Thomas Rose and Lo Ch’ing: a collaborative exhibition of the original works done for the book “Nocturnal Whispers of Pan”
June 12 – July 17, 2020
Saturday, Jun 13 @ 4 to 6 PM | Opening Reception
Lo Ch’ing, a Chinese artist, (Taiwan), a poet and scholar fluent in English as well as Japanese. He is well versed in Western art and theory as well as Chinese art, history and culture. In 201O, Joseph Allen a China Scholar introduced both artists. A succinct first collaborative project was completed, “Secrets” in 2012, a group of eight of photographic constructed images by Rose accompanied by Lo Ch’ing’s poems, hand printed in English and Chinese.
The current project, “Nocturnal Whispers of Pan”, began with a discussion by both artist regarding Chinese and Western difference and similarity with theories of transition, memory and mythological histories.
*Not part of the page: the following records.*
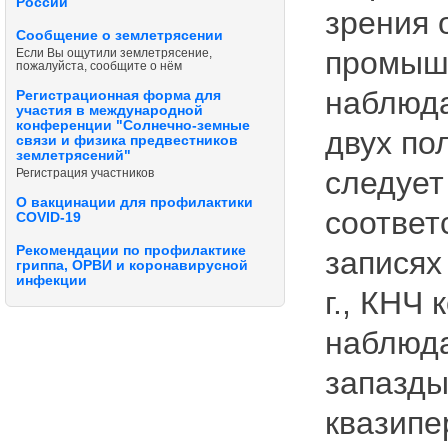
России
зрения 
Сообщение о землетрясении
промыш
Если Вы ощутили землетрясение,
пожалуйста, сообщите о нём
наблюда
Регистрационная форма для
участия в международной
конференции "Солнечно-земные
двух по
связи и физика предвестников
землетрясений"
следует
Регистрация участников
О вакцинации для профилактики
соответ
COVID-19
Рекомендации по профилактике
записях
гриппа, ОРВИ и коронавирусной
инфекции
г., КНЧ
наблюда
запазды
квазипе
Rose was, at the time photographing dollhouse furniture, toys, and miscellaneous common objects on his studio worktable. These simple images of the open frame—geometrical borderline, hollow steel structures—of a see through house as memory exercise, transfigured into metaphors of personal transfiguration from raw childhood to self-awareness. First as images in a dark and ambiguous space, then incorporating sections from ‘The Villa of The Mysteries’ in Pompeii where in the mid 1990’s Rose had done a group of photos of the wall paintings.
In 2017 Rose sent a few of these to Lo Ch’ing in Taiwan and his excitement suggested the potential to explore where this might go. He in turn created ink paintings corresponding to the images I sent. His images are abstract with the intent of capturing something of the feel he observed in the woks I sent. Rose’s Beijing gallerist Lu Xiao was interested in an exhibition and using the book as a catalog. Along the way the “book” transformed into the layered work seen in these images. The artists have made pairings based on the order of sending Rose’s completed works to Lo Ch’ing. It is there for not a continuous narrative but a personal narrative nonetheless, involving self-cognition, self-knowledge, initiation, and transfiguration.
The proposed exhibition includes the original works accompanied by the “book’ itself as well as some preliminary studies. The book itself is hand made, bound, type set by hand and letterpress printed. Each aspect is considered as a aspect of both Eastern and Western material and process. Lo Ch’ing’s original work was scanned full size and reduced for the “book”, idem for Rose’s. Lo Ch’ing’s square and Rose’s rectangular formats. The book is an edition of 20, a good number already being purchased in both China and here in the US by institutions. Lo Ch’ing’s originals are one of a kind, while Rose’s are an edition of 3. There will be a book launch during the exhibition.